3. The method of claim 2, wherein said donor cells are placental endothelial progenitor cells that are extracted by a method selecting for fetal derived endothelial progenitor cells.

4. The method of claim 3, wherein less than 5% of said placental endothelial progenitor cells are of maternal origin.

5. The method of claim 3, wherein selection of fetal placental endothelial progenitor cells is accomplished through a method comprising:

(i) isolating a mammalian cellular population;

(ii) enriching for a subpopulation of the cells of step (i), which subpopulation expresses a CD45− phenotypic profile;

(iii) enriching for a subpopulation of the CD45− cells derived from step (ii) which express a CD34+ phenotypic profile; and

(iv) isolating the subpopulation of CD34+ cells derived from step (iii) which express a CD31lo/− phenotypic profile, to thereby isolate the endothelial progenitor cells.

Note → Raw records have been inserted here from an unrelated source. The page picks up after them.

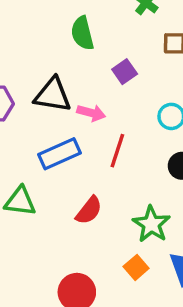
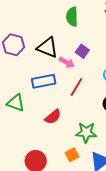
purple square: (125, 72) -> (82, 51), moved, turned -32
green star: (151, 224) -> (86, 132), turned 30

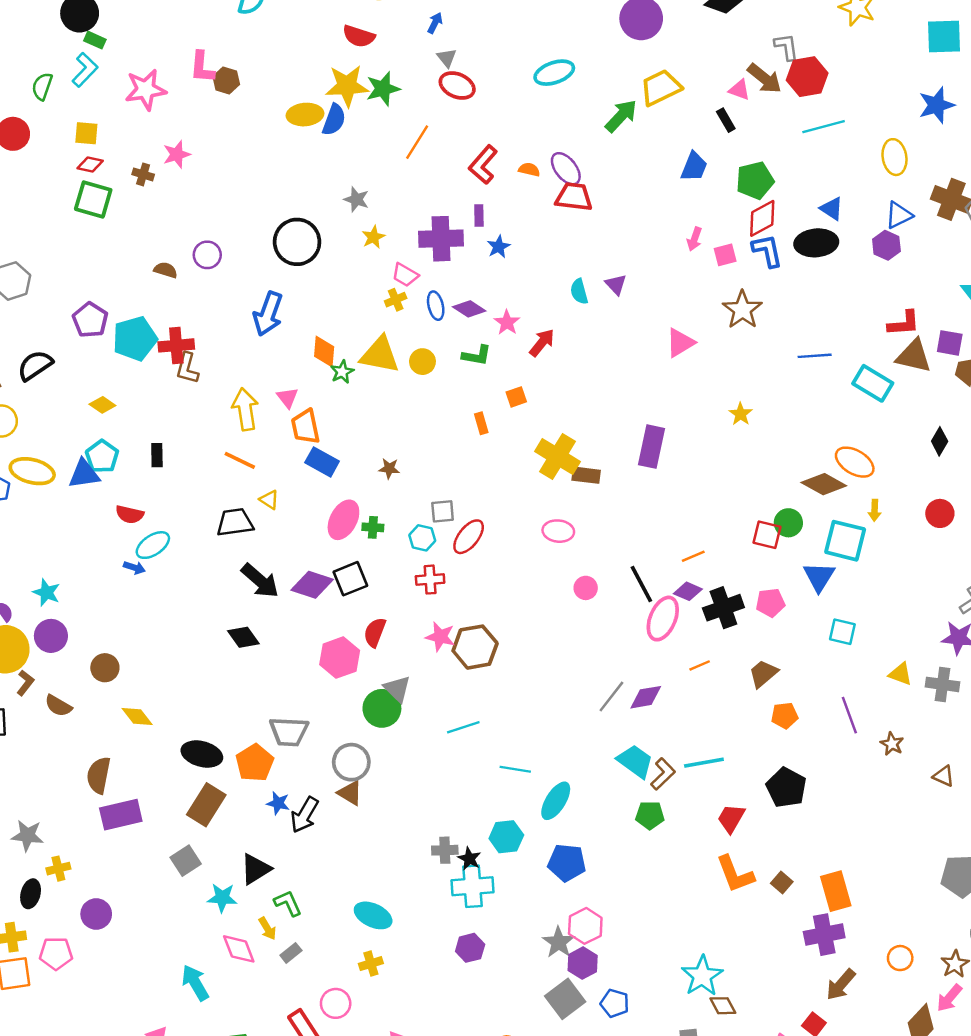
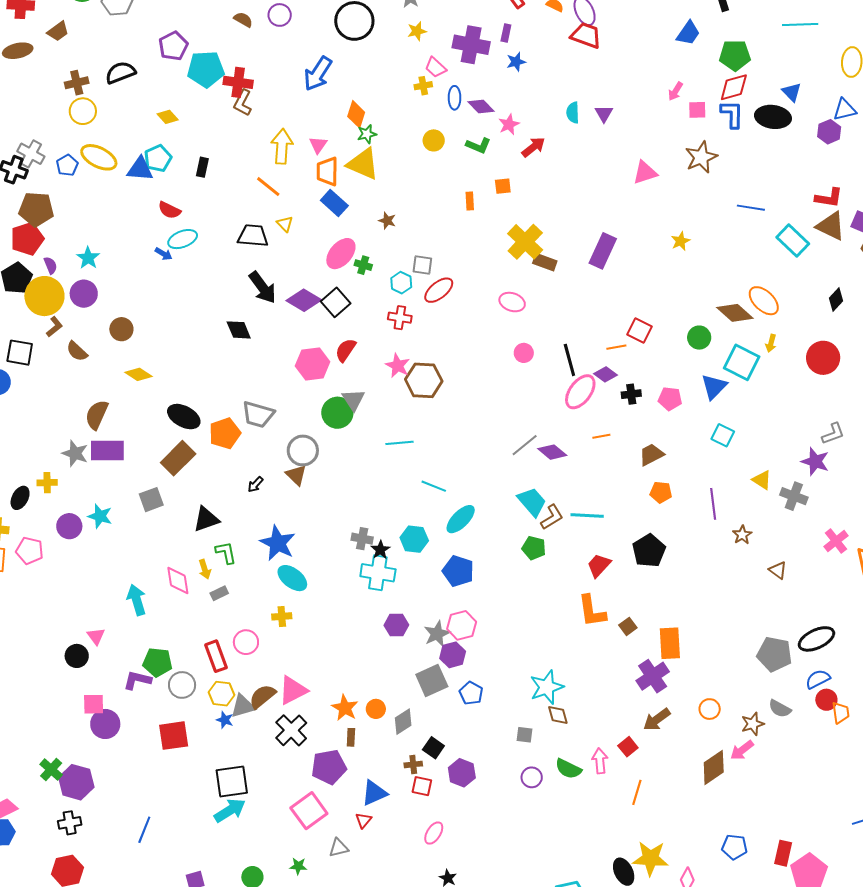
yellow triangle: (380, 355) -> (363, 164), moved
red circle: (940, 513) -> (823, 358), size x1.4
red square: (767, 535) -> (640, 331), moved
black square: (350, 579) -> (336, 302), turned -32
black cross: (723, 608) -> (631, 394), size x0.6
purple diamond: (646, 697) -> (552, 452), turned 36
yellow diamond: (137, 717) -> (138, 374), turned -32
blue star: (278, 803) -> (278, 543), moved, size x1.8
black arrow: (305, 815) -> (255, 484), size x0.6
gray star: (27, 836) -> (75, 453), moved
cyan star: (222, 898) -> (100, 516), moved
purple cross: (824, 935) -> (653, 676), turned -36
purple hexagon: (470, 948) -> (396, 625), moved

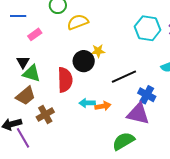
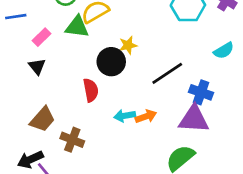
black triangle: (23, 62) -> (37, 66), moved
green triangle: (32, 73) -> (77, 27), moved
red semicircle: (65, 80) -> (91, 90), size x0.7
brown cross: (45, 115) -> (72, 140), turned -30

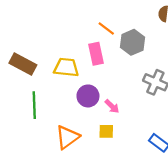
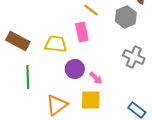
gray hexagon: (133, 42) -> (126, 17), moved
yellow square: (106, 131) -> (91, 100), size x1.5

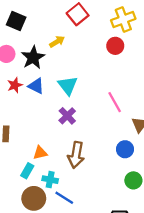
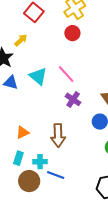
pink line: (115, 102) -> (66, 74), moved
purple cross: (67, 116) -> (73, 99), moved
orange triangle: (40, 153) -> (23, 132), moved

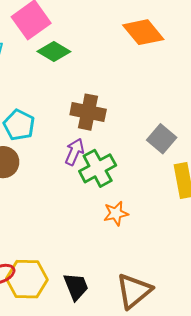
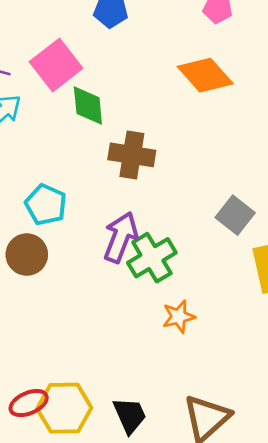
green diamond: (54, 52) -> (88, 106), turned 56
brown cross: (88, 112) -> (132, 155), moved
purple arrow: (75, 152) -> (121, 237), size x1.4

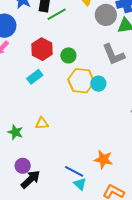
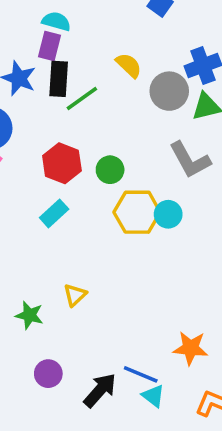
yellow triangle: (42, 123) -> (75, 295), turned -32
black arrow: (31, 179) -> (100, 390), moved

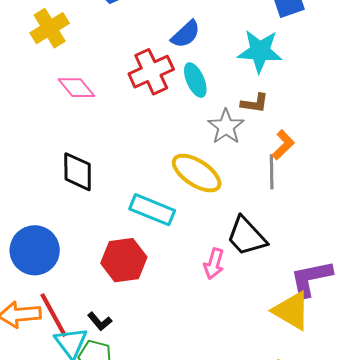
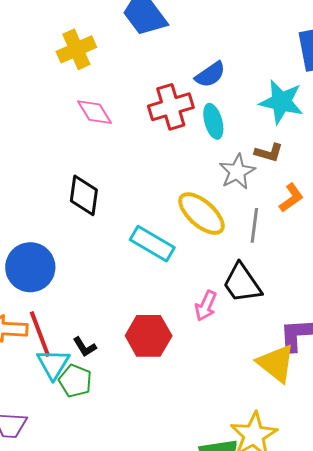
gray line: (272, 172) -> (254, 225), moved
red hexagon: (124, 260) -> (149, 336), moved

6. The method of claim 1, wherein said antigenic determinants are HLA alleles.

7. The method of claim 6, wherein said HLA allele is HLA-A.

8. The method of claim 6, wherein said HLA allele is HLA-B.

9. The method of claim 6, wherein said HLA allele is HLA-C.

10. The method of claim 6, wherein said HLA allele is HLA-DP.

11. The method of claim 6, wherein said HLA allele is HLA-DQ.

12. The method of claim 6, wherein said HLA allele is HLA-DR.

13. The method of claim 6, wherein said HLA allele is HLA-B27.

14. The method of claim 13, wherein said HLA allele is identified by antibodies.

15. The method of claim 13, wherein said HLA allele is identified by genotyping.